A sociedade estipulou técnicas e modos de comunicação entre pessoas, através de diferentes recursos. A educação é validada na esfera oficial, da precisão ínfima que seja de construção da cidadania, ao passo que a comunicação é vista como algo intrínseco ao sistema. Esse discurso faz a Educação e a Comunicação distanciarem-se, porque a fala do educacional é enquadrada e considerada oficial, logo, não é questionada; ela é imposta em formato curricular, “presa” ao Estado, ou seja, é burocrática. Já no discurso comunicacional acontece o inverso, pois ele é aberto, aceita novas e diferentes formas e modelos de interação. A comunicação está associada ao mercado, por isso, aprimora-se e possui liberdade para modelar a forma atual.

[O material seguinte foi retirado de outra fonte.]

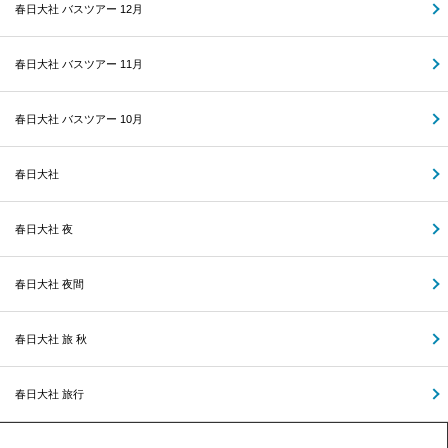
春日大社 バスツアー 12月
春日大社 バスツアー 11月
春日大社 バスツアー 10月
春日大社
春日大社 夜
春日大社 夜間
春日大社 旅 秋
春日大社 旅行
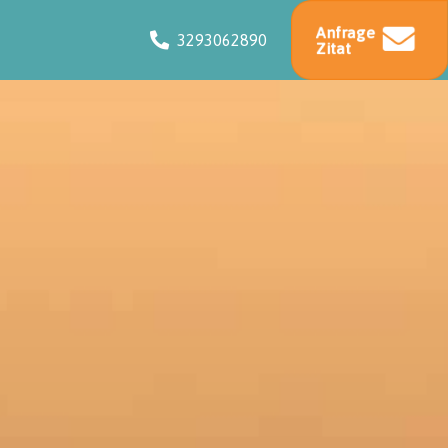
Anfrage
3293062890
Zitat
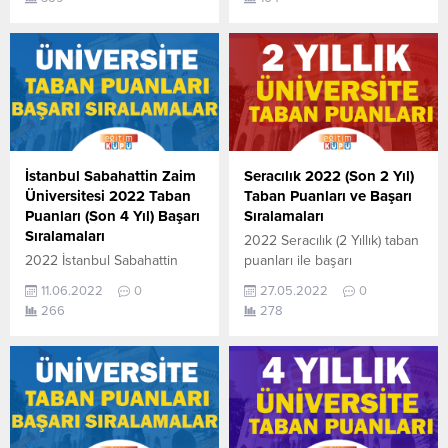
tablodan ulaşabilirsiniz. 2022
aşağıdaki tablodan
TYT AYT (YKS) Taban
ulaşabilirsiniz. 2022 TYT
Puanları ve Başarı
AYT (YKS) Taban Puanları ve
Sıralamaları son 4 yıla ait
Başarı Sıralamaları son 4 yıla
veriler aşağıdaki gibidir. Bu
ait veriler aşağıdaki
puanlar 2021, 2020, 2019 ve
gibidir. Bu puanlar 2021,
2018 yıllarına ait Üniversite
2020, 2019 ve 2018 yıllarına
yerleştirme
ait Üniversite yerleştirme
puanlarıdır. Sayfamızdaki
puanlarıdır. Sayfamızdaki
İstanbul Sabahattin Zaim
Seracılık 2022 (Son 2 Yıl)
verilerin
verilerin
Üniversitesi 2022 Taban
Taban Puanları ve Başarı
tamamı ÖSYM ve YÖK-
tamamı ÖSYM ve YÖK-
Puanları (Son 4 Yıl) Başarı
Sıralamaları
YÖKATLAS tarafından
YÖKATLAS tarafından
Sıralamaları
2022 Seracılık (2 Yıllık) taban
yayınlanmış olan en son
yayınlanmış olan en son
2022 İstanbul Sabahattin
puanları ile başarı
güncel
güncel...
Zaim Üniversitesi taban
sıralamaları açıklandı. En
puanlardır. Bilgisayar...
11.06.2022
0
27.05.2022
0
puanları ile başarı
güncel haline aşağıdaki
266
278
sıralamaları açıklandı. En
tablodan ulaşabilirsiniz.
güncel haline aşağıdaki
Seracılık (2 Yıllık)
tablodan ulaşabilirsiniz.
sıralama.2022 TYT AYT (YKS)
İstanbul Sabahattin Zaim
Taban Puanları, Kontenjanları
Üniversitesi sıralama. 2022
ve Başarı Sıralamaları
TYT AYT (YKS) Taban
aşağıdaki gibidir. Bu puanlar
Puanları ve Başarı
2021 ve 2020 yılına ait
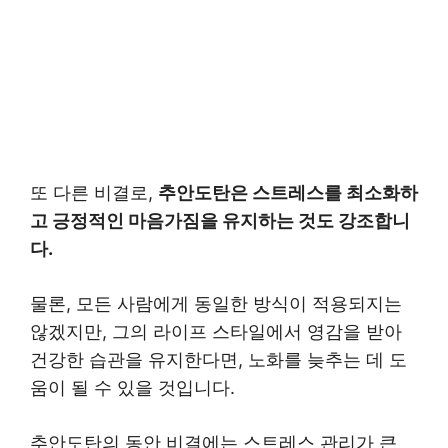
또 다른 비결로,
추안도탄은 스트레스를 최소화하
고 긍정적인 마음가짐을 유지하는 것도 강조합니
다.
물론, 모든 사람에게 동일한 방식이 적용되지는
않겠지만, 그의 라이프 스타일에서 영감을 받아
건강한 습관을 유지한다면, 노화를 늦추는 데 도
움이 될 수 있을 것입니다.
추안도탄의 동안 비결에는 스트레스 관리가 큰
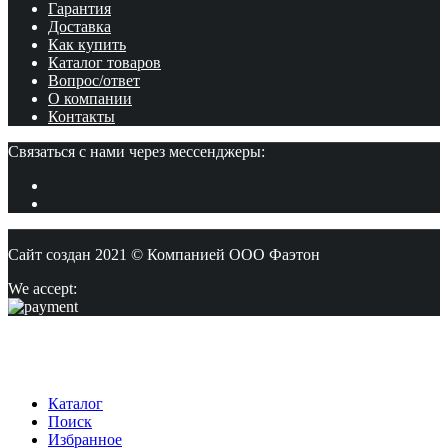
Гарантия
Доставка
Как купить
Каталог товаров
Вопрос/ответ
О компании
Контакты
Связаться с нами через мессенджеры:
Сайт создан 2021 © Компанией ООО Фаэтон
We accept:
Каталог
Поиск
Избранное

Desse modo, a Educação e a Comunicação não poderiam integrar-se, pois estariam desviando-se de sua razão de ser. O reconhecimento da existência e necessidade de haver um campo integrador é válido, através da interdiscursividade e aprofundamento teórico e prático, levando em consideração a incorporação de ferramentas e modos de comunicação e a informação no processo educativo. O que implicaria em ganhos substanciais no conceito de cidadania, modificando as práticas do discurso, como afirma Canclini (2008):
A cidadania e os direitos não falam unicamente da estrutura formal de uma sociedade; indicam, além disso, o estado da luta pelo reconhecimento dos outros como sujeitos de “interesses válidos, valores pertinentes e demandas legítimas”. Os direitos são reconceitualizados como “princípios reguladores das práticas sociais, definindo as regras das reciprocidades esperadas na vida em sociedade através da atribuição mutuamente consentida (e negociada) das obrigações e responsabilidades, garantias e prerrogativas de cada um”. Os direitos são concebidos como expressão de uma ordem estatal e como “uma gramática civil” (CANCLINI, 2008, p. 36).
Buscamos, assim, alcançar o equilíbrio entre Estado e sociedade, por meio da recusa à dominação estatal sobre a Educação e em favor da autonomia e força transformadora dos movimentos sociais, fazendo uso da Comunicação, como um conjunto. É importante repensar a cidadania, a fim de visualizarmos diferentes formas de interação entre a conversação oral e gestual, sendo aceitas não somente pelo Estado, ambas legítimas.